It’s time for a reality check.
MoffettNathanson on Thursday threw some “cold water” on fevered investor speculation around a potential Sprint-T-Mobile merger following SoftBank CEO Masayoshi Son’s meeting with U.S. President-elect Donald Trump this week.
While the market has been quick to take the meeting and Son’s subsequent commitment to invest $50 billion and create 50,000 new jobs over the next four years as either a quid pro quo deal or an attempt to win Trump’s favor, MoffettNathanson noted such a deal would still be “hard to sell” – both to Deutsche Telekom and the Department of Justice, Republican administration notwithstanding.
For Deutsche Telekom, it starts with a matter of Sprint’s valuation versus the company’s actual financial footing.
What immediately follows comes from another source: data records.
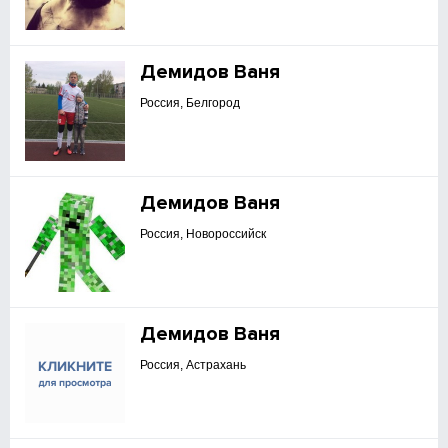
Демидов Ваня
Россия, Белгород
Демидов Ваня
Россия, Новороссийск
Демидов Ваня
Россия, Астрахань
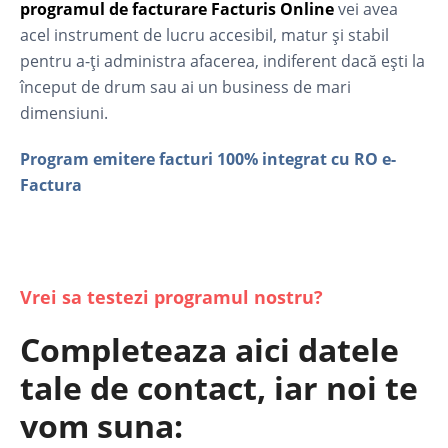
programul de facturare Facturis Online
vei avea
acel instrument de lucru accesibil, matur și stabil
pentru a-ți administra afacerea, indiferent dacă ești la
început de drum sau ai un business de mari
dimensiuni.
Program emitere facturi​ 100% integrat cu RO e-
Factura
Vrei sa testezi programul nostru?
Completeaza aici datele
tale de contact, iar noi te
vom suna:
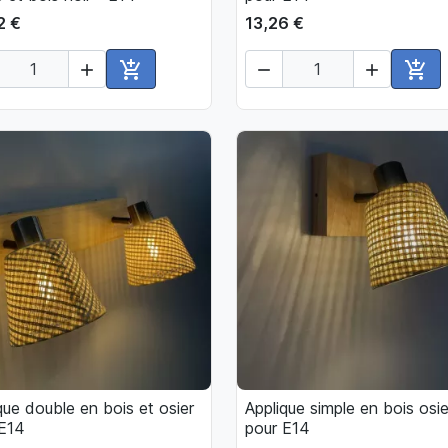
2 €
13,26 €





Ajouter au panier
Ajou
que double en bois et osier
Applique simple en bois osie

Aperçu rapide

Aperçu rapide
 E14
pour E14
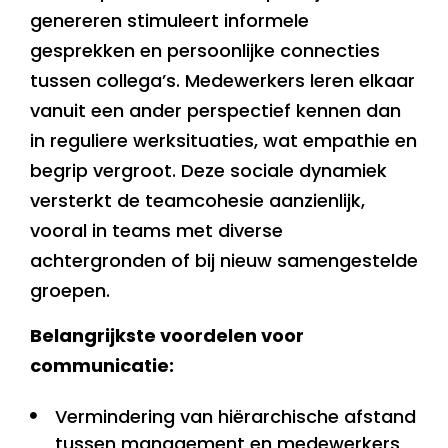
genereren stimuleert informele
gesprekken en persoonlijke connecties
tussen collega’s. Medewerkers leren elkaar
vanuit een ander perspectief kennen dan
in reguliere werksituaties, wat empathie en
begrip vergroot. Deze sociale dynamiek
versterkt de teamcohesie aanzienlijk,
vooral in teams met diverse
achtergronden of bij nieuw samengestelde
groepen.
Belangrijkste voordelen voor
communicatie:
Vermindering van hiërarchische afstand
tussen management en medewerkers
“As we’ve written repeatedly over the past year, if one strips away the distortions created by handset lease accounting, Sprint trades at an extraordinary premium to T-Mobile. Perhaps the market will never go through the effort to figure out just how large these distortions are, but T-Mobile and its parent Deutsche Telekom certainly will,” MoffettNathanson observed.
“All this suggests that it would be very hard indeed to arrive at an exchange ratio that T-Mobile and its parent Deutsche Telekom would find remotely appealing (indeed, we have illustrated elsewhere that if Sprint were valued at the same multiple as T-Mobile it would have no equity value whatsoever … ),” MoffettNathanson analysts continued.
The alternative scenario, MoffettNathanson said, would be SoftBank purchasing T-Mobile, which would be a heavy lift for a company with already high leverage. Besides, Deutsche Telekom would likely be wary of accepting an offer from a company with stock that is “heavily reflective” of the inflated value being assigned to Sprint, the analysts noted.
All of the above speculation assumes a T-Mobile and Sprint merger has a significant chance of passing DOJ scrutiny – a notion MoffettNathanson was quick to dismiss, citing a market that’s more concentrated now than when the 2014 merger idea was squashed and concerns around spectrum ownership.
While the tide may turn in telecom’s favor with the incoming administration, MoffettNathanson’s advice to those betting on a merger was this: cool your jets.
“We’re not saying it can’t be done, but we are saying that the odds being assigned to success are simply too high,” the analysts concluded.